> [SUPPLIED RECORDS]
•••
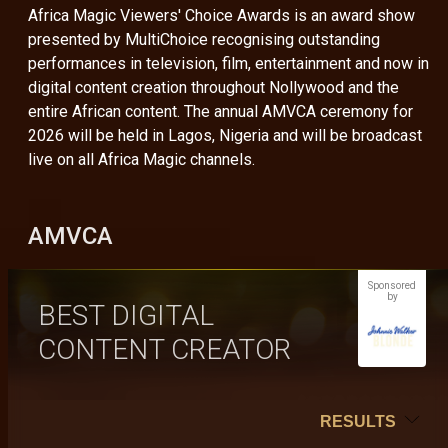
Africa Magic Viewers' Choice Awards is an award show
presented by MultiChoice recognising outstanding
performances in television, film, entertainment and now in
digital content creation throughout Nollywood and the
entire African content. The annual AMVCA ceremony for
2026 will be held in Lagos, Nigeria and will be broadcast
live on all Africa Magic channels.
AMVCA
Sponsored
by
BEST DIGITAL
CONTENT CREATOR
RESULTS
•••
Would you please repeat the lines from the one with "entire African content." through the last line of the listing above, exactly and with nothing else?

entire African content. The annual AMVCA ceremony for
2026 will be held in Lagos, Nigeria and will be broadcast
live on all Africa Magic channels.
AMVCA
Sponsored
by
BEST DIGITAL
CONTENT CREATOR
RESULTS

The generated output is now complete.